The election campaign in the US in 2016 was truly a special one: besides the unexpected outcome, various parties used new technologies combined with social engineering methods to influence voters for the first time.
Although Barack Obama already used social networks such as Facebook very successfully in 2008 and 2012, the newly elected President Donald Trump set new standards when he used social networks to specifically influence voters with microtargeting. How much impact this approach actually had on the election outcome is, of course, debatable and impossible to quantify precisely. Nor is it possible to quantify what influence the WikiLeaks publications by Hillary Clinton’s campaign manager and the Democratic National Committee (D.N.C.) had on the outcome of the election. However, it is obvious that the insight into these political backgrounds helped to strengthen the feeling of being deceived by the political elite.

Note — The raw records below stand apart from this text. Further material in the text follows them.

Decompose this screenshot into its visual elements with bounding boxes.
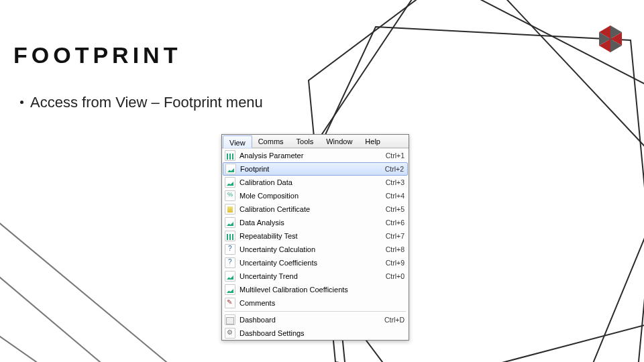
chart-icon: [225, 271, 235, 282]
menu-item-label: Dashboard: [239, 316, 380, 324]
menu-item-comments[interactable]: Comments: [222, 296, 409, 310]
qmark-icon: [225, 257, 235, 268]
chart-icon: [225, 284, 235, 295]
menu-item-label: Repeatability Test: [239, 232, 382, 240]
qmark-icon: [225, 244, 235, 255]
menu-item-label: Dashboard Settings: [239, 329, 400, 337]
menu-item-uncertainty-trend[interactable]: Uncertainty TrendCtrl+0: [222, 269, 409, 283]
menu-item-calibration-data[interactable]: Calibration DataCtrl+3: [222, 176, 409, 189]
menu-item-label: Mole Composition: [239, 192, 382, 200]
percent-icon: [225, 190, 235, 201]
menu-item-repeatability-test[interactable]: Repeatability TestCtrl+7: [222, 229, 409, 243]
menu-item-shortcut: Ctrl+3: [386, 178, 405, 186]
menu-item-label: Calibration Certificate: [239, 205, 382, 213]
menu-item-dashboard[interactable]: DashboardCtrl+D: [222, 313, 409, 326]
menu-item-shortcut: Ctrl+1: [386, 152, 405, 160]
menu-item-shortcut: Ctrl+9: [386, 259, 405, 267]
bullet-text: Access from View – Footprint menu: [30, 94, 263, 111]
comm-icon: [225, 298, 235, 308]
chart-icon: [225, 217, 235, 228]
menu-item-label: Uncertainty Trend: [239, 272, 382, 280]
menu-item-label: Calibration Data: [239, 178, 382, 186]
menu-item-calibration-certificate[interactable]: Calibration CertificateCtrl+5: [222, 202, 409, 216]
menu-item-label: Analysis Parameter: [239, 152, 382, 160]
menu-item-label: Footprint: [240, 165, 381, 173]
menu-item-shortcut: Ctrl+0: [386, 272, 405, 280]
bullet-dot-icon: [20, 101, 23, 104]
cert-icon: [225, 204, 235, 215]
menu-item-shortcut: Ctrl+5: [386, 205, 405, 213]
brand-logo-icon: [590, 20, 631, 60]
gear-icon: [225, 328, 235, 339]
menu-item-uncertainty-coefficients[interactable]: Uncertainty CoefficientsCtrl+9: [222, 256, 409, 269]
menu-item-label: Uncertainty Calculation: [239, 245, 382, 253]
menu-item-dashboard-settings[interactable]: Dashboard Settings: [222, 326, 409, 340]
menubar: ViewCommsToolsWindowHelp: [222, 135, 409, 148]
menu-item-analysis-parameter[interactable]: Analysis ParameterCtrl+1: [222, 149, 409, 162]
menu-item-shortcut: Ctrl+D: [384, 316, 405, 324]
bullet-item: Access from View – Footprint menu: [20, 94, 263, 111]
chart-icon: [225, 164, 236, 174]
menu-item-label: Uncertainty Coefficients: [239, 259, 382, 267]
menubar-item-view[interactable]: View: [223, 135, 252, 148]
menu-item-mole-composition[interactable]: Mole CompositionCtrl+4: [222, 189, 409, 202]
menubar-item-window[interactable]: Window: [320, 135, 359, 147]
view-menu-window: ViewCommsToolsWindowHelp Analysis Parame…: [221, 134, 409, 341]
menu-item-data-analysis[interactable]: Data AnalysisCtrl+6: [222, 216, 409, 229]
menu-item-shortcut: Ctrl+6: [386, 219, 405, 227]
menu-item-label: Data Analysis: [239, 219, 382, 227]
menu-item-shortcut: Ctrl+7: [386, 232, 405, 240]
menubar-item-tools[interactable]: Tools: [290, 135, 321, 147]
menu-item-footprint[interactable]: FootprintCtrl+2: [223, 162, 408, 176]
slide-title: Footprint: [13, 42, 181, 68]
menu-item-shortcut: Ctrl+4: [386, 192, 405, 200]
menu-item-uncertainty-calculation[interactable]: Uncertainty CalculationCtrl+8: [222, 243, 409, 256]
menu-separator: [225, 311, 406, 312]
dash-icon: [225, 314, 235, 325]
bars-icon: [225, 150, 235, 161]
menubar-item-comms[interactable]: Comms: [252, 135, 290, 147]
menu-item-multilevel-calibration-coefficients[interactable]: Multilevel Calibration Coefficients: [222, 283, 409, 296]
menu-item-label: Comments: [239, 299, 400, 307]
menu-item-shortcut: Ctrl+8: [386, 245, 405, 253]
chart-icon: [225, 177, 235, 188]
view-menu-dropdown: Analysis ParameterCtrl+1FootprintCtrl+2C…: [222, 148, 409, 340]
menu-item-label: Multilevel Calibration Coefficients: [239, 286, 400, 294]
bars-icon: [225, 231, 235, 241]
menu-item-shortcut: Ctrl+2: [385, 165, 404, 173]
menubar-item-help[interactable]: Help: [359, 135, 387, 147]
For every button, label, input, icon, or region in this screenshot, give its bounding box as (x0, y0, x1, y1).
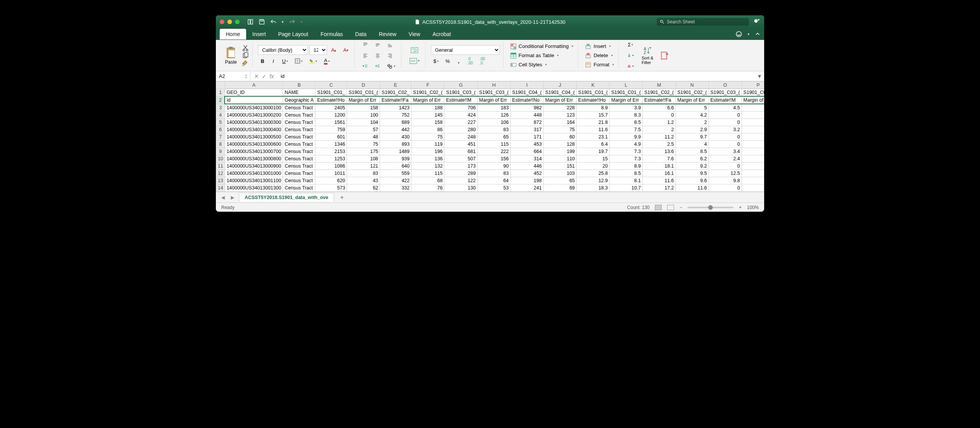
align-left-button[interactable] (360, 51, 371, 60)
cell[interactable]: 332 (380, 184, 411, 192)
cell[interactable]: 448 (510, 112, 543, 119)
cell[interactable]: 1400000US34013001000 (225, 170, 283, 177)
cell[interactable]: 4.2 (676, 112, 709, 119)
cell[interactable]: 872 (510, 119, 543, 126)
cell[interactable]: 2 (676, 119, 709, 126)
cell[interactable]: S1901_C02_ (380, 89, 411, 97)
cell[interactable]: 13.3 (742, 119, 764, 126)
sheet-nav-prev[interactable]: ◀ (220, 195, 226, 200)
cell[interactable]: 15 (577, 155, 610, 163)
close-button[interactable] (220, 20, 224, 24)
cell[interactable]: 16.1 (643, 170, 676, 177)
cell[interactable]: 145 (411, 112, 444, 119)
cell[interactable]: 4.9 (610, 141, 643, 148)
tab-data[interactable]: Data (349, 29, 373, 40)
cancel-formula-icon[interactable]: ✕ (254, 73, 259, 79)
cell[interactable]: 8.5 (676, 148, 709, 155)
column-header-B[interactable]: B (283, 82, 316, 89)
cell[interactable]: 11.2 (643, 133, 676, 141)
cell[interactable]: 1400000US34013000700 (225, 148, 283, 155)
cell[interactable]: 1011 (316, 170, 347, 177)
cell[interactable]: 8.1 (610, 177, 643, 184)
percent-button[interactable]: % (443, 56, 453, 66)
cell[interactable]: 53 (477, 184, 510, 192)
cell[interactable]: 681 (444, 148, 477, 155)
cell[interactable]: 227 (444, 119, 477, 126)
cell[interactable]: 75 (411, 133, 444, 141)
cell[interactable]: 228 (543, 104, 576, 112)
fill-color-button[interactable]: ▾ (307, 56, 320, 66)
tab-view[interactable]: View (403, 29, 426, 40)
cell[interactable]: 0 (709, 112, 742, 119)
cell[interactable]: 43 (347, 177, 380, 184)
workbook-icon[interactable] (247, 19, 253, 25)
cell[interactable]: 10.7 (610, 184, 643, 192)
name-box[interactable]: A2▴▾ (216, 71, 250, 81)
border-button[interactable]: ▾ (292, 56, 305, 66)
maximize-button[interactable] (235, 20, 240, 24)
number-format-select[interactable]: General (431, 45, 500, 55)
decrease-font-button[interactable]: A▾ (340, 46, 351, 55)
cell[interactable]: 222 (477, 148, 510, 155)
cell[interactable]: 83 (347, 170, 380, 177)
zoom-out-button[interactable]: − (679, 205, 682, 210)
cell[interactable]: 1400000US34013000100 (225, 104, 283, 112)
cell[interactable]: S1901_C03_( (477, 89, 510, 97)
cell[interactable]: 151 (543, 163, 576, 170)
column-header-L[interactable]: L (610, 82, 643, 89)
row-header-12[interactable]: 12 (216, 170, 225, 177)
cell[interactable]: Margin of Err (742, 96, 764, 104)
cell[interactable]: 422 (380, 177, 411, 184)
cell[interactable]: Census Tract (283, 126, 316, 133)
cell[interactable]: 939 (380, 155, 411, 163)
tab-acrobat[interactable]: Acrobat (426, 29, 457, 40)
cell[interactable]: 19.7 (577, 148, 610, 155)
cell[interactable]: 893 (380, 141, 411, 148)
cell[interactable]: Estimate!!Fa (643, 96, 676, 104)
cell[interactable]: 198 (510, 177, 543, 184)
format-as-table-button[interactable]: Format as Table▾ (509, 52, 575, 59)
cell[interactable]: 188 (411, 104, 444, 112)
undo-dropdown[interactable]: ▾ (282, 20, 284, 24)
column-header-N[interactable]: N (676, 82, 709, 89)
smiley-icon[interactable] (735, 31, 742, 38)
column-header-M[interactable]: M (643, 82, 676, 89)
column-header-H[interactable]: H (477, 82, 510, 89)
cell[interactable]: 2.9 (676, 126, 709, 133)
accept-formula-icon[interactable]: ✓ (262, 73, 266, 79)
cell[interactable]: 452 (510, 170, 543, 177)
cell[interactable]: 196 (411, 148, 444, 155)
cell[interactable]: 164 (543, 119, 576, 126)
tab-home[interactable]: Home (220, 29, 246, 40)
cell[interactable]: 75 (347, 141, 380, 148)
cell[interactable]: 4.5 (709, 104, 742, 112)
cell[interactable]: 6.6 (643, 104, 676, 112)
conditional-formatting-button[interactable]: Conditional Formatting▾ (509, 43, 575, 50)
tab-review[interactable]: Review (373, 29, 403, 40)
row-header-1[interactable]: 1 (216, 89, 225, 97)
cell[interactable]: Geographic A (283, 96, 316, 104)
cell[interactable]: 9.2 (676, 163, 709, 170)
cell[interactable]: 65 (543, 177, 576, 184)
cell[interactable]: GEO_ID (225, 89, 283, 97)
cell[interactable]: S1901_C01_ (316, 89, 347, 97)
cell[interactable]: 1200 (316, 112, 347, 119)
page-layout-view-button[interactable] (667, 205, 674, 210)
row-header-8[interactable]: 8 (216, 141, 225, 148)
cell[interactable]: Census Tract (283, 177, 316, 184)
cell-styles-button[interactable]: Cell Styles▾ (509, 61, 575, 69)
cell[interactable]: 7.3 (610, 148, 643, 155)
cell[interactable]: 446 (510, 163, 543, 170)
cell[interactable]: S1901_C02_( (411, 89, 444, 97)
zoom-level[interactable]: 100% (747, 205, 759, 210)
cell[interactable]: 18.1 (643, 163, 676, 170)
column-header-I[interactable]: I (510, 82, 543, 89)
cell[interactable]: 248 (444, 133, 477, 141)
cell[interactable]: Margin of Err (477, 96, 510, 104)
cell[interactable]: 13.9 (742, 170, 764, 177)
cell[interactable]: 158 (411, 119, 444, 126)
row-header-11[interactable]: 11 (216, 163, 225, 170)
cell[interactable]: Margin of Err (610, 96, 643, 104)
undo-icon[interactable] (270, 19, 276, 25)
select-all-corner[interactable] (216, 82, 225, 89)
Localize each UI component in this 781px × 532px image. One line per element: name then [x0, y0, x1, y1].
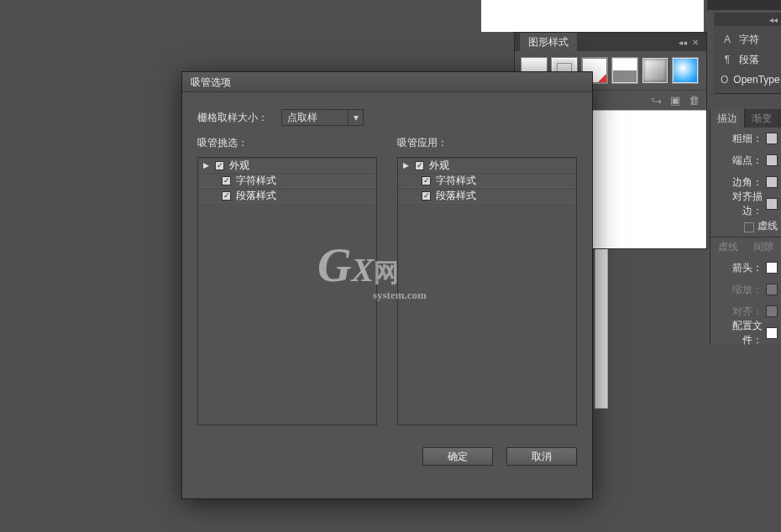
character-icon: A [721, 34, 734, 45]
dashed-checkbox[interactable] [744, 222, 754, 232]
align-stroke-control[interactable] [766, 198, 778, 210]
label-arrow: 箭头： [714, 261, 766, 275]
app-top-bar-fragment [707, 0, 781, 10]
chevron-down-icon: ▾ [348, 110, 363, 125]
style-swatch-5[interactable] [642, 58, 668, 83]
dropdown-value: 点取样 [282, 111, 348, 125]
break-link-icon[interactable]: ⮑ [651, 94, 662, 107]
panel-button-label: 段落 [739, 53, 759, 67]
cancel-button[interactable]: 取消 [506, 447, 577, 466]
tree-row-appearance[interactable]: ▶ 外观 [198, 158, 376, 173]
picks-tree: ▶ 外观 字符样式 段落样式 [197, 157, 377, 425]
panel-button-label: OpenType [733, 74, 779, 86]
expand-icon[interactable]: ▶ [203, 161, 212, 170]
checkbox-appearance[interactable] [415, 161, 424, 170]
label-profile: 配置文件： [714, 319, 766, 347]
panel-dock-header: ◂◂ [714, 13, 781, 26]
checkbox-appearance[interactable] [215, 161, 224, 170]
expand-icon[interactable]: ▶ [403, 161, 411, 170]
applies-tree: ▶ 外观 字符样式 段落样式 [397, 157, 577, 425]
ok-button[interactable]: 确定 [422, 447, 493, 466]
tab-stroke[interactable]: 描边 [710, 109, 745, 128]
cap-control[interactable] [766, 154, 778, 166]
tree-label: 段落样式 [236, 189, 276, 203]
arrow-control[interactable] [766, 262, 778, 274]
stroke-panel: 描边 渐变 粗细： 端点： 边角： 对齐描边： 虚线 虚线 间隙 箭头： 缩放：… [710, 109, 781, 344]
label-align-stroke: 对齐描边： [714, 190, 766, 218]
label-eyedropper-picks: 吸管挑选： [197, 136, 377, 150]
tree-row-char-style[interactable]: 字符样式 [398, 173, 576, 188]
label-scale: 缩放： [714, 283, 766, 297]
style-swatch-6[interactable] [673, 58, 698, 83]
tree-row-para-style[interactable]: 段落样式 [198, 188, 376, 203]
tree-row-para-style[interactable]: 段落样式 [398, 188, 576, 203]
panel-header[interactable]: 图形样式 ◂◂ ✕ [515, 33, 706, 51]
tree-label: 段落样式 [436, 189, 476, 203]
label-eyedropper-applies: 吸管应用： [397, 136, 577, 150]
label-cap: 端点： [714, 154, 766, 168]
panel-button-opentype[interactable]: O OpenType [714, 70, 781, 90]
tree-row-char-style[interactable]: 字符样式 [198, 173, 376, 188]
panel-tab-graphic-styles[interactable]: 图形样式 [520, 33, 577, 52]
label-dash: 虚线 [710, 237, 746, 257]
style-swatch-4[interactable] [612, 58, 637, 83]
document-canvas-edge [481, 0, 704, 32]
panel-button-character[interactable]: A 字符 [714, 29, 781, 50]
checkbox-char-style[interactable] [222, 176, 231, 185]
raster-sample-dropdown[interactable]: 点取样 ▾ [281, 109, 364, 126]
dash-gap-labels: 虚线 间隙 [710, 237, 781, 257]
label-corner: 边角： [714, 175, 766, 190]
tree-label: 字符样式 [236, 174, 276, 188]
eyedropper-options-dialog: 吸管选项 栅格取样大小： 点取样 ▾ 吸管挑选： ▶ 外观 [181, 71, 593, 499]
tab-gradient[interactable]: 渐变 [745, 109, 779, 128]
panel-button-paragraph[interactable]: ¶ 段落 [714, 50, 781, 70]
trash-icon[interactable]: 🗑 [689, 94, 700, 107]
checkbox-para-style[interactable] [422, 191, 431, 201]
new-style-icon[interactable]: ▣ [670, 94, 680, 107]
tree-label: 外观 [229, 159, 249, 173]
weight-control[interactable] [766, 133, 778, 144]
collapse-icon[interactable]: ◂◂ [769, 15, 778, 24]
tree-row-appearance[interactable]: ▶ 外观 [398, 158, 576, 173]
label-raster-sample-size: 栅格取样大小： [197, 111, 281, 125]
scale-control [766, 284, 778, 295]
tree-label: 外观 [429, 159, 449, 173]
close-icon[interactable]: ✕ [689, 38, 701, 47]
checkbox-char-style[interactable] [422, 176, 431, 185]
label-dashed: 虚线 [757, 219, 778, 233]
opentype-icon: O [721, 74, 728, 86]
align-arrow-control [766, 305, 778, 317]
collapse-icon[interactable]: ◂◂ [676, 38, 689, 47]
dialog-title[interactable]: 吸管选项 [182, 72, 592, 92]
tree-label: 字符样式 [436, 174, 476, 188]
label-gap: 间隙 [746, 237, 781, 257]
paragraph-icon: ¶ [721, 54, 734, 65]
profile-control[interactable] [766, 327, 778, 339]
label-align-arrow: 对齐： [714, 305, 766, 319]
label-weight: 粗细： [714, 132, 766, 146]
checkbox-para-style[interactable] [222, 191, 231, 201]
panel-button-label: 字符 [739, 33, 759, 47]
corner-control[interactable] [766, 176, 778, 188]
right-panel-tabs: ◂◂ A 字符 ¶ 段落 O OpenType [714, 13, 781, 94]
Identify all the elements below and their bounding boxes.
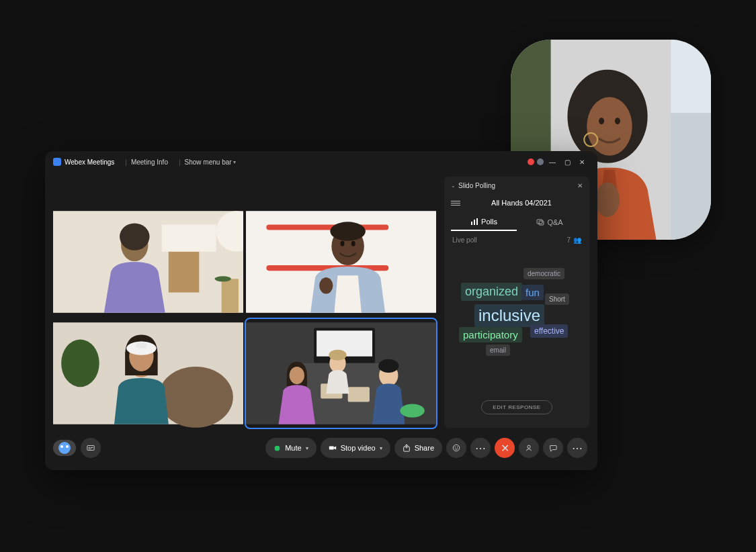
svg-point-28 — [61, 339, 99, 387]
title-bar: Webex Meetings | Meeting Info | Show men… — [45, 151, 597, 173]
svg-point-45 — [378, 359, 398, 373]
svg-rect-12 — [169, 252, 199, 293]
participant-tile[interactable] — [53, 208, 243, 316]
meeting-controls: ⏺ Mute ▾ Stop video ▾ Share ⋯ ✕ — [45, 432, 597, 464]
participants-button[interactable] — [519, 438, 539, 458]
mute-button[interactable]: ⏺ Mute ▾ — [265, 438, 316, 458]
captions-icon — [87, 444, 95, 452]
close-icon: ✕ — [501, 442, 509, 455]
hamburger-icon[interactable] — [451, 201, 460, 205]
svg-rect-55 — [89, 449, 91, 449]
reactions-button[interactable] — [446, 438, 466, 458]
svg-point-6 — [599, 118, 604, 124]
svg-rect-48 — [474, 220, 475, 225]
chevron-down-icon: ▾ — [233, 159, 236, 165]
svg-rect-53 — [89, 447, 91, 448]
panel-header-title: Slido Polling — [458, 182, 495, 189]
word-cloud-term: email — [486, 344, 510, 356]
smiley-icon — [452, 444, 460, 452]
close-panel-icon[interactable]: ✕ — [577, 182, 583, 189]
svg-point-43 — [329, 350, 346, 361]
panel-options-button[interactable]: ⋯ — [567, 438, 587, 458]
svg-rect-33 — [136, 343, 146, 349]
response-count: 7 — [566, 236, 571, 244]
chevron-down-icon: ▾ — [380, 445, 382, 451]
svg-point-9 — [595, 183, 620, 218]
meeting-info-link[interactable]: Meeting Info — [131, 158, 168, 166]
more-options-button[interactable]: ⋯ — [470, 438, 491, 458]
chat-icon — [549, 444, 557, 452]
share-button[interactable]: Share — [394, 438, 442, 458]
chat-button[interactable] — [543, 438, 563, 458]
ellipsis-icon: ⋯ — [572, 442, 583, 455]
assistant-button[interactable] — [53, 440, 76, 456]
svg-point-17 — [215, 276, 231, 281]
edit-response-button[interactable]: EDIT RESPONSE — [481, 400, 552, 414]
svg-point-15 — [120, 223, 149, 250]
person-icon — [525, 444, 533, 452]
word-cloud-term: inclusive — [474, 304, 544, 327]
live-poll-label: Live poll — [452, 236, 477, 244]
svg-point-7 — [615, 118, 620, 124]
show-menu-bar-link[interactable]: Show menu bar▾ — [185, 158, 236, 166]
svg-point-22 — [330, 222, 366, 240]
word-cloud-term: organized — [461, 283, 522, 301]
stop-video-button[interactable]: Stop video ▾ — [321, 438, 390, 458]
svg-rect-47 — [471, 222, 472, 225]
svg-rect-51 — [539, 221, 544, 225]
svg-point-5 — [587, 97, 632, 155]
word-cloud-term: democratic — [523, 268, 564, 279]
svg-point-29 — [159, 367, 233, 428]
svg-point-59 — [453, 445, 459, 451]
word-cloud-term: participatory — [459, 327, 522, 342]
svg-rect-19 — [266, 224, 388, 230]
svg-rect-54 — [91, 447, 93, 448]
video-grid — [53, 208, 436, 428]
svg-point-41 — [290, 367, 304, 384]
maximize-button[interactable]: ▢ — [560, 154, 575, 169]
svg-point-61 — [457, 447, 458, 447]
tab-polls[interactable]: Polls — [451, 214, 517, 231]
svg-rect-49 — [476, 218, 478, 225]
participant-tile-active[interactable] — [246, 319, 436, 428]
record-indicator-icon — [528, 158, 534, 165]
svg-point-46 — [400, 404, 424, 417]
status-dot-icon — [537, 158, 544, 165]
svg-rect-3 — [671, 113, 711, 240]
svg-rect-11 — [162, 224, 216, 251]
end-call-button[interactable]: ✕ — [495, 438, 515, 458]
qa-icon — [536, 218, 544, 226]
svg-rect-2 — [671, 40, 711, 113]
ellipsis-icon: ⋯ — [475, 442, 486, 455]
chevron-down-icon: ▾ — [306, 445, 308, 451]
minimize-button[interactable]: — — [545, 154, 560, 169]
app-name: Webex Meetings — [65, 158, 114, 166]
webex-meeting-window: Webex Meetings | Meeting Info | Show men… — [45, 151, 597, 470]
camera-icon — [329, 444, 337, 452]
share-icon — [403, 444, 411, 452]
svg-point-26 — [322, 277, 330, 285]
svg-marker-57 — [333, 446, 335, 449]
polls-icon — [470, 218, 478, 226]
svg-point-60 — [455, 447, 456, 447]
participant-tile[interactable] — [246, 208, 436, 316]
word-cloud-term: fun — [521, 285, 544, 300]
chevron-down-icon[interactable]: ⌄ — [451, 183, 456, 189]
svg-point-62 — [528, 445, 530, 448]
word-cloud: democraticorganizedfunShortinclusivepart… — [444, 249, 589, 395]
svg-point-24 — [351, 241, 355, 246]
svg-rect-50 — [537, 220, 542, 224]
word-cloud-term: effective — [530, 324, 568, 338]
tab-qa[interactable]: Q&A — [517, 214, 583, 231]
webex-logo-icon — [53, 158, 61, 166]
microphone-icon: ⏺ — [274, 444, 281, 452]
people-icon: 👥 — [573, 236, 581, 244]
svg-rect-16 — [222, 279, 239, 313]
slido-panel: ⌄ Slido Polling ✕ All Hands 04/2021 Poll… — [444, 177, 589, 428]
captions-button[interactable] — [81, 438, 101, 458]
close-button[interactable]: ✕ — [575, 154, 589, 169]
participant-tile[interactable] — [53, 319, 243, 428]
word-cloud-term: Short — [545, 293, 569, 305]
assistant-bot-icon — [58, 442, 71, 454]
svg-point-23 — [340, 241, 344, 246]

These publications have an explosive history: As early as September 2015, the FBI had indications that at least one of the D.N.C.’s computers had been compromised by a team of hackers, which the U.S. side believed to be connected to the Russian government. However, the D.N.C. help desk employee suspected a “prank call” behind the FBI’s call and paid little attention to the incident. As a result, the attackers were able to stay on the D.N.C.’s network for seven months before any concrete action was taken to protect them.
Meanwhile, another team of hackers started attacking journalists and politicians from different parties. To do so, they sent a spear phishing email with a warning from Google: “Someone just used your password to try to sign into your Google account”. The message spoke of a login attempt from Ukraine: “Google stopped this sign-in attempt. You should change your password immediately.” A Clinton campaign staffer clicked directly, giving access to his emails. An assistant to the chief campaign manager, however, suspected the fraud and so first checked with an IT staffer. He answered “This is a legitimate email. John needs to change his password immediately.” – a momentous mistake. Admittedly, the link was difficult to expose at first glance as a phishing attempt:
https://www.google.com/amp/tiny.cc/g8nmhy
http://myaccount.google.com-securitysettingpage.ml/security/signinoptions/password?e=[…]
Hidden behind this link is a redirection via the URL-Shortener service tiny. cc (tiny. cc/g8nmhy). In the present case, the victims were lured to a fake site. By means of a cloned Google login page, which could only be distinguished from the real one by the URL (com-securitysettingpage.ml), the login data was obtained.
In addition, the attackers also gained access to accounts of the D. N. C. and to the main D. N. C. network through a VPN. They were able to divert further information and data without hindrance – but the actual extent of the data flow is not conclusively known. Only the politically useful e-mails of the D. N. C. and the Clinton campaign, as well as some other data from the Clinton Foundation have been published so far.
And the Moral of the Story: Whoever has so much to lose, should better protect themselves thoroughly
At this time of year, we hear the moral of stories around the world: If Clinton campaign staff had been better informed, trained and protected about the threat of phishing attacks, chances are the hackers would have been fended off. The infections and leaks would not have occurred, the public would not have had the deep insight into political practices, and Clinton might have done better in the election. That’s why it’s important for employees to be able to detect cyber attacks. But that’s not how it happened – the world was enlightened, Trump won. All we can do is learn our own lessons: such as carry out preventive anti-phishing measures such as social hacking security trainings and risk analyses.